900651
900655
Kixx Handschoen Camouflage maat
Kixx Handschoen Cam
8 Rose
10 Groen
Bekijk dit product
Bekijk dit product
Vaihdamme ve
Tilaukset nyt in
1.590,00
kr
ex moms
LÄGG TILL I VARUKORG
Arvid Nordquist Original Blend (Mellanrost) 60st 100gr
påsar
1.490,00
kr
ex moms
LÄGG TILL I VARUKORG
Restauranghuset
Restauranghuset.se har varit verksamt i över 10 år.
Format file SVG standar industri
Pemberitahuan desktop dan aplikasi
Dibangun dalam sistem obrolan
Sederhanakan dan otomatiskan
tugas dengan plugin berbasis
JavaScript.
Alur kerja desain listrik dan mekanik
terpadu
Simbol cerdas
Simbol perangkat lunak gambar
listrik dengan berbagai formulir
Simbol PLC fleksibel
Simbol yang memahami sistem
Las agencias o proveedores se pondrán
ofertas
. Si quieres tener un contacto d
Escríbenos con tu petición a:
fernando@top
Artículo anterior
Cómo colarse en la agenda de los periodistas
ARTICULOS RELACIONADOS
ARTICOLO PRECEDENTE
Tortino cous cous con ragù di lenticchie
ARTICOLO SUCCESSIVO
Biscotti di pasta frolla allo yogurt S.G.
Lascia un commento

---

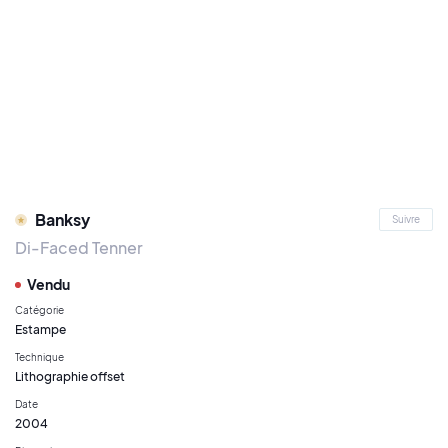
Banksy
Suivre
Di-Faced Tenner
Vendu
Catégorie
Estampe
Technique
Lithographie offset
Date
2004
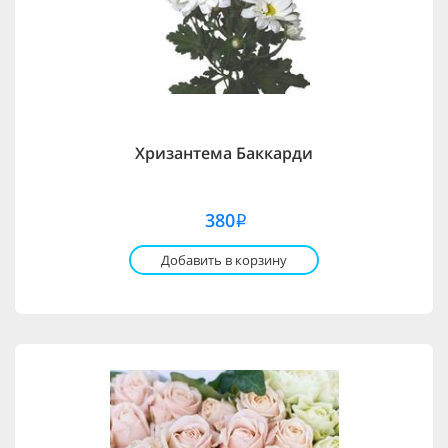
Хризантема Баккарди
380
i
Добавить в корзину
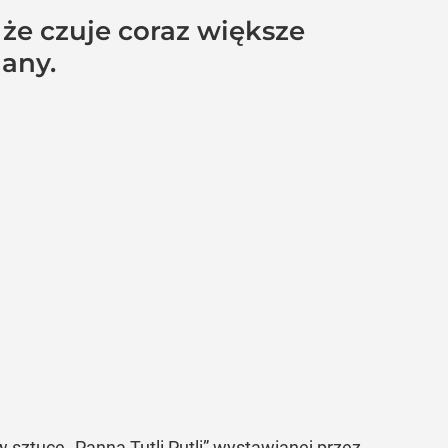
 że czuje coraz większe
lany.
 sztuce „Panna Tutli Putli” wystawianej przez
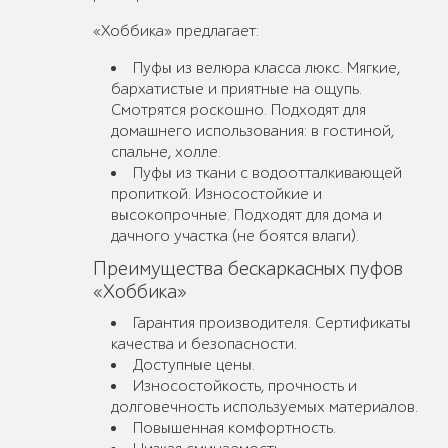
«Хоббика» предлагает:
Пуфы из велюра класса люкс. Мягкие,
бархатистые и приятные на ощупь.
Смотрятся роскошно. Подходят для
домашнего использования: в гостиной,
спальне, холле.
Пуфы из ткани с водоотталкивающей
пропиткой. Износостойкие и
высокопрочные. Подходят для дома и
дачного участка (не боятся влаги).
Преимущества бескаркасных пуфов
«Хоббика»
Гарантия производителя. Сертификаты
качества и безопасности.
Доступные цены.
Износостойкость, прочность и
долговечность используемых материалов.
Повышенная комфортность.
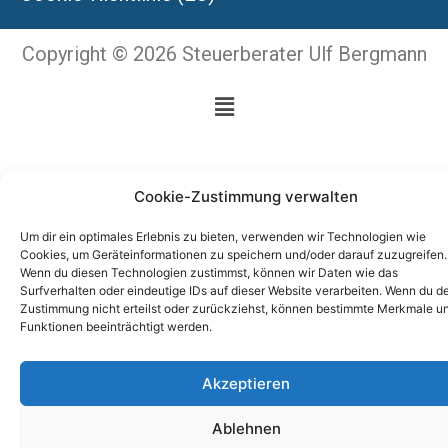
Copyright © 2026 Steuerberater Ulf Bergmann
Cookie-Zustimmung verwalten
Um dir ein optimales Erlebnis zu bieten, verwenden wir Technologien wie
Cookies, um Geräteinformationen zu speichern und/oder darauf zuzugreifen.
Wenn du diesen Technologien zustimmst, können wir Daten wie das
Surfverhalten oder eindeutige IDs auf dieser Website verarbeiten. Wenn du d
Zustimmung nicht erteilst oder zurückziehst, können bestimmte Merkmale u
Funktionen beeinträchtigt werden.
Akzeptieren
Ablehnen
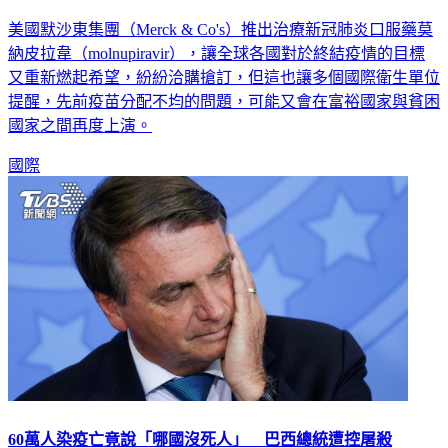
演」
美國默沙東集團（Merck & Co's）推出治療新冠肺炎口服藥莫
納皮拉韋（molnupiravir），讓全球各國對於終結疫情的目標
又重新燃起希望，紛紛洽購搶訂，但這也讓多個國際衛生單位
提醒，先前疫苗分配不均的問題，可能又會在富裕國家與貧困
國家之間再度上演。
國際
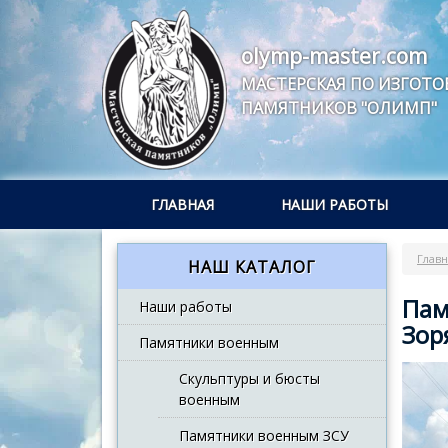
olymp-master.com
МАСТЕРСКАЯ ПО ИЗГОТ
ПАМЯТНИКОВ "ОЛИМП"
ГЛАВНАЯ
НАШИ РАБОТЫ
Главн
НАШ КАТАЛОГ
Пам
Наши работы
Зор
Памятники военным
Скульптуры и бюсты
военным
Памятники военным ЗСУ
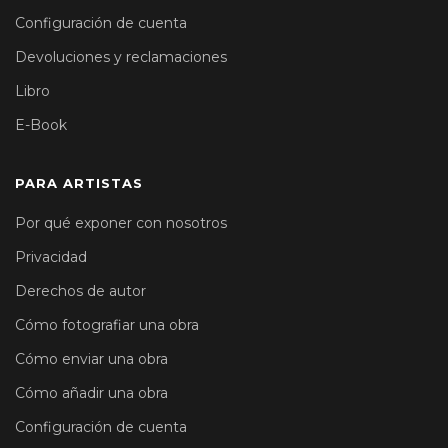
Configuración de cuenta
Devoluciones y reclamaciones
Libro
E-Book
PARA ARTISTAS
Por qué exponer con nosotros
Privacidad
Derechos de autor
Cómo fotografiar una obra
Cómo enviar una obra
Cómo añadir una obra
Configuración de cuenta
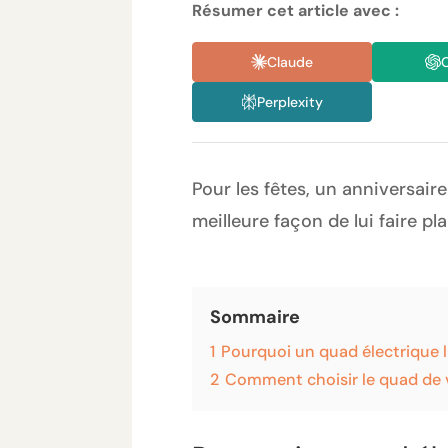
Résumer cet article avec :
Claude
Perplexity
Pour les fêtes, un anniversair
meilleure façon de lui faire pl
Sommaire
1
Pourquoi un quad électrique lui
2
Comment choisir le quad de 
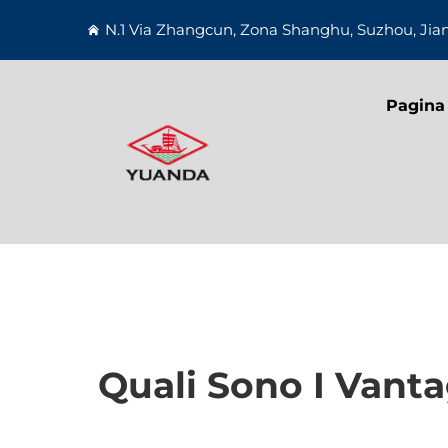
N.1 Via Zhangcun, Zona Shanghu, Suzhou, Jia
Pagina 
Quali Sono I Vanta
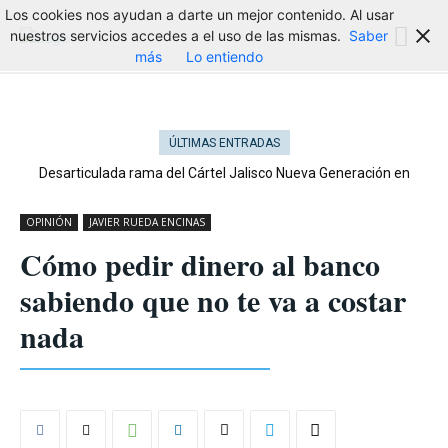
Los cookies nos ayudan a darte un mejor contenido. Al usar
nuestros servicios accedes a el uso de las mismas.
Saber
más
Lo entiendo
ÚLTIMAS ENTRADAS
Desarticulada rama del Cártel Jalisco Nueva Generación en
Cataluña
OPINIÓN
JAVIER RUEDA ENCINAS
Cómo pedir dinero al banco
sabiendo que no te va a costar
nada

ABOUT THIS EXERCISE:
Reproduce each line of the records in which the word "военным" appears.

RESULT FOR THIS TASK:
Памятники военным
военным
Памятники военным ЗСУ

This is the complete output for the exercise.